▶ PROVIDED INFORMATION
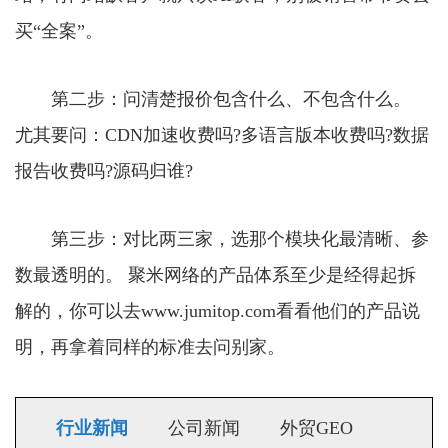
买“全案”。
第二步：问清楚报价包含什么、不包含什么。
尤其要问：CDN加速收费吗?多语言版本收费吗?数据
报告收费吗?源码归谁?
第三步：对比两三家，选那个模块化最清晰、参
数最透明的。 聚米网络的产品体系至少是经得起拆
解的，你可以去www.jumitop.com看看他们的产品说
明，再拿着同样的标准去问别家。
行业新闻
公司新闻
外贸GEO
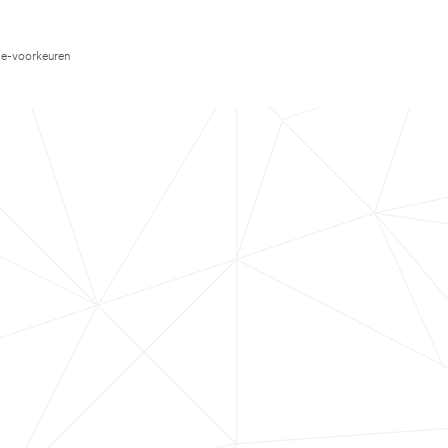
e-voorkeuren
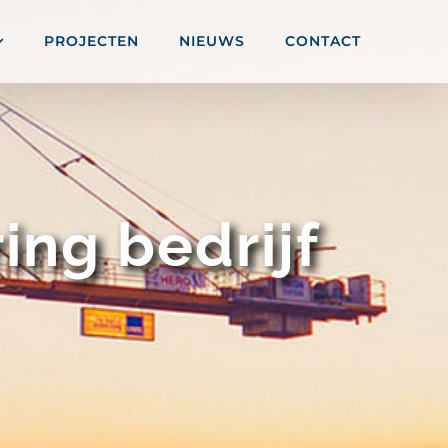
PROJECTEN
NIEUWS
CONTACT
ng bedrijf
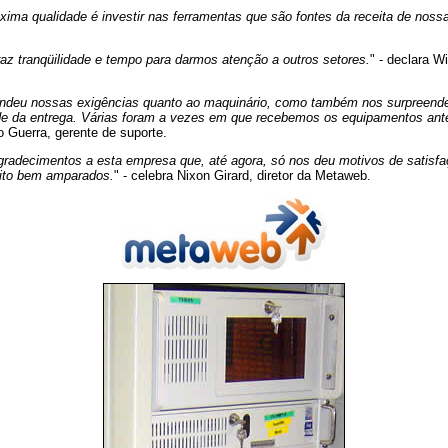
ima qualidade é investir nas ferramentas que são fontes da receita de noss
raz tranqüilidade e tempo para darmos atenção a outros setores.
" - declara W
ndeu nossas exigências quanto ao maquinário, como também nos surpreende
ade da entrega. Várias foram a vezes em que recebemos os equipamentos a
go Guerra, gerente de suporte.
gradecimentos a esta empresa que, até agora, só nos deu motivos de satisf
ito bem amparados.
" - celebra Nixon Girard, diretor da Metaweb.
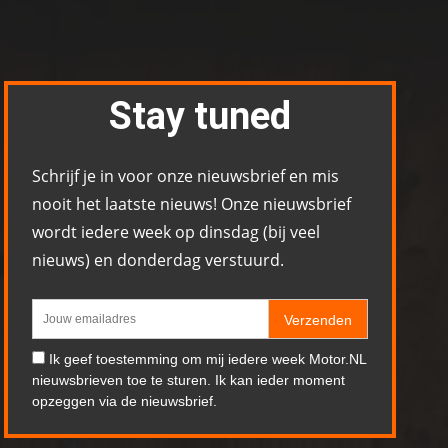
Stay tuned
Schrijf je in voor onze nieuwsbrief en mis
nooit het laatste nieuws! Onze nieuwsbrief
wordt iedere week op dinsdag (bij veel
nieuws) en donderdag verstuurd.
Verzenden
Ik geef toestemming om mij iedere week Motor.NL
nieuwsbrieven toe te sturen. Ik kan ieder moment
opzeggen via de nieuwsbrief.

▶ WHAT IS REQUIRED
Write out again, exactly, the lines from the start of the listing up to the line containing "go Guerra, gerente de suporte.", with both ends and without pictures.

▶ ANSWER BOX
买“全案”。
第二步：问清楚报价包含什么、不包含什么。
尤其要问：CDN加速收费吗?多语言版本收费吗?数据
报告收费吗?源码归谁?
第三步：对比两三家，选那个模块化最清晰、参
数最透明的。 聚米网络的产品体系至少是经得起拆
解的，你可以去www.jumitop.com看看他们的产品说
明，再拿着同样的标准去问别家。
行业新闻
公司新闻
外贸GEO
e-voorkeuren
PROJECTEN
NIEUWS
CONTACT
ng bedrijf
ima qualidade é investir nas ferramentas que são fontes da receita de noss
raz tranqüilidade e tempo para darmos atenção a outros setores.
" - declara W
ndeu nossas exigências quanto ao maquinário, como também nos surpreende
ade da entrega. Várias foram a vezes em que recebemos os equipamentos a
go Guerra, gerente de suporte.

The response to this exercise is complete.